Another interesting element, related to the civil rights movement which gave much of the student movement its original impetus, was the Black Panthers. Bobby Seale was one of the founders of the Panthers, and one interviewed for the film. I've always been skeptical of the Panthers. While I've never opposed them, in some ways I found them to be more akin to the mob than activists. As it turned out, there were conflicts between them and the movement, with some cross over, especially of "revolutionary" idealism. In any case, at one point, one person interviewed said that the Panthers came out looking even crazier than they were as they used their more extreme elements for their media appeal. And that both attracted and scared the media and the police.

A real highlight of Berkeley's student movement--or "low"light, if you like, occurred after the establishment of a "People's Park" to which I already referred. It seemed to be a "fusion" point between the counterculture and the student movement. But one of those interviewed said it was "cynical" in a way in that it was set up to evoke a reaction and it did. It was closed, then the students tried to reopen it. Reagan called in the National Guard and they occupied the city for a month or so. At one point, students were allowed onto a portion of the campus, then the Guard wouldn't let them leave. Eventually helicopters flew in and gassed the area of campus with a nausea gas. That was the straw that broke the camel's back for some of those interviewed--and is something all of us should know more about especially if "the media" lean as left as some right wing zealots would have us believe.
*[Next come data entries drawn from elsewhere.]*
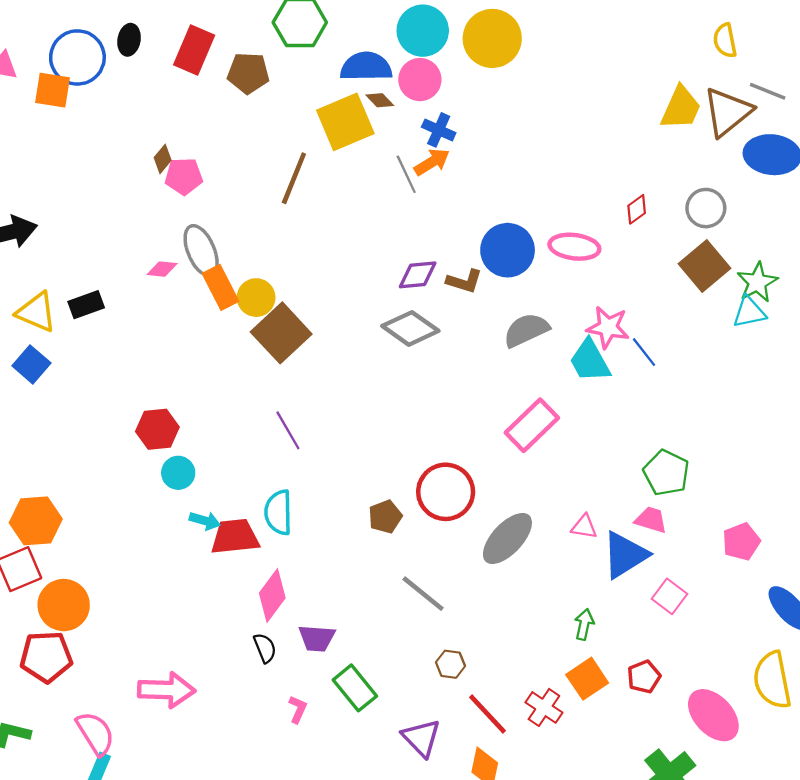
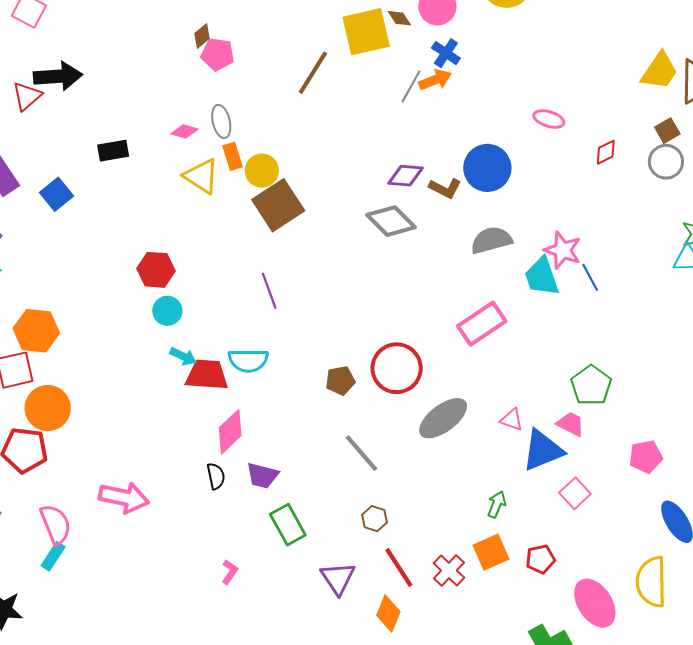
gray line: (406, 174) -> (411, 86), turned 44
pink ellipse: (574, 247) -> (549, 119), moved, size x0.7
gray ellipse: (201, 251) -> (221, 121), size x0.7
brown square: (704, 266) -> (667, 131), moved, size x0.6
orange rectangle: (221, 287) -> (233, 156), size x0.7
yellow triangle: (36, 312) -> (201, 176), moved
cyan semicircle: (278, 512) -> (248, 361), turned -99
pink L-shape: (298, 709) -> (230, 572), moved

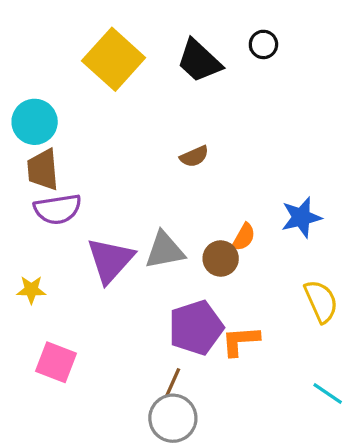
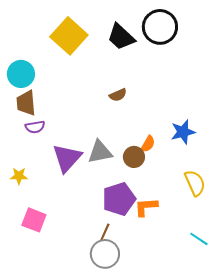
black circle: (263, 44) -> (160, 27), size x2.0
purple semicircle: (58, 209) -> (35, 127), size x0.7

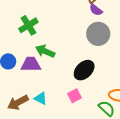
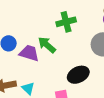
green cross: (28, 25) -> (66, 22), moved

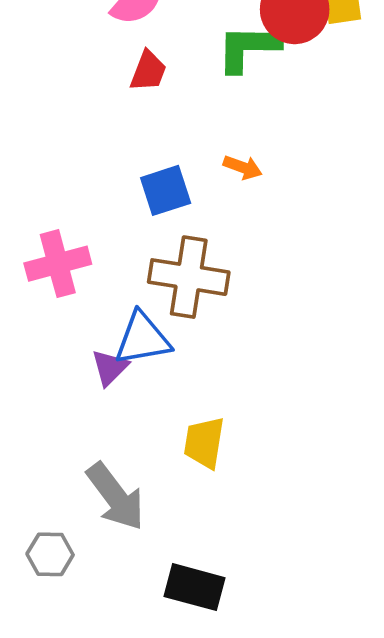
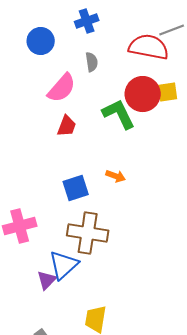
green L-shape: (248, 48) -> (119, 114), turned 63
blue triangle: (142, 339) -> (64, 265), turned -32

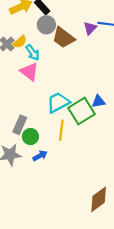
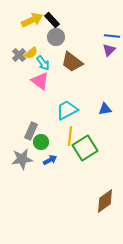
purple triangle: (90, 28) -> (109, 50), moved
brown trapezoid: (63, 38) -> (72, 62), moved
green square: (82, 111) -> (85, 148), moved

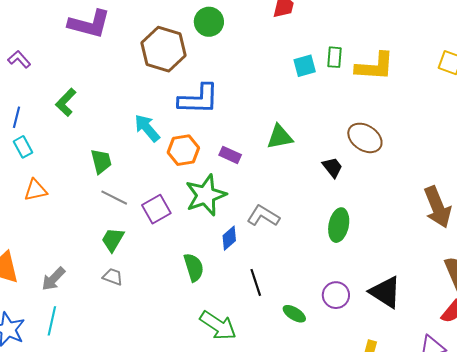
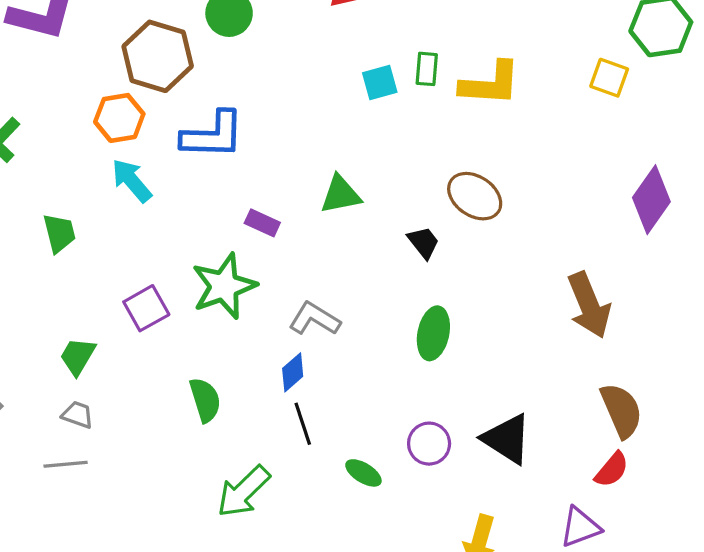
orange hexagon: (183, 150) -> (119, 118), moved
gray line: (114, 198) -> (66, 464), moved, turned -32
blue diamond: (229, 238) -> (293, 372), moved
green arrow: (218, 326) -> (243, 492), turned 102

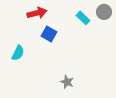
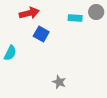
cyan rectangle: (83, 18) -> (75, 18), turned -40

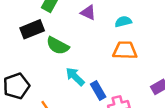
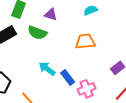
cyan semicircle: (123, 22) -> (91, 10), moved
green semicircle: (58, 46) -> (37, 33), moved

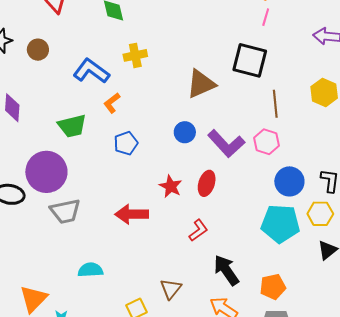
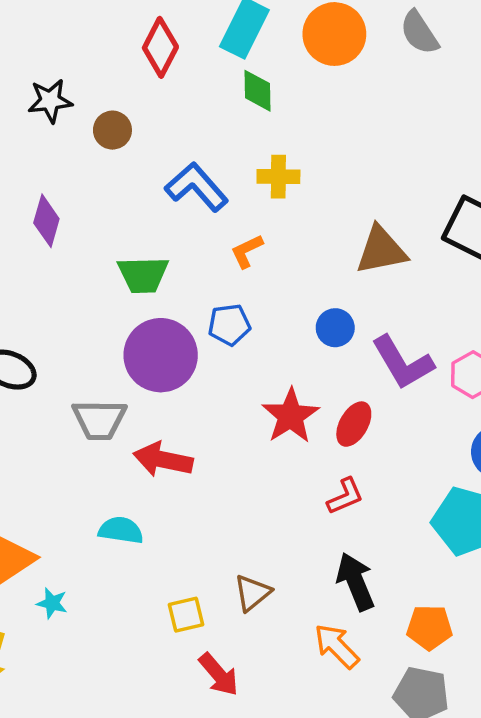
orange L-shape: (112, 103) -> (247, 251), moved
purple circle: (46, 172) -> (161, 355), moved
red star: (171, 186) -> (291, 416), size x1.4
red arrow: (132, 214) -> (163, 460), moved
red L-shape: (198, 230) -> (345, 496), moved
All in all, it's a good film. As I said, I tend to be a little skeptical of some of the "movement." So I'm glad the film ended with a frame of each of those interviewed on what they're doing now. Some, on either side of the political spectrum, seem to think that 60s activists are all now insurace co. executives. All but one of those interviewed are still activists. So the "movement" really is something that affected them.

I wish I had space to say more. The film is inspiring, truly. It brings back to me memories of an era where idealism prevailed, not jingoism and consumerism by which we're obsessed today. Watch it, and see if you can inspire anyone else to "get involved" again!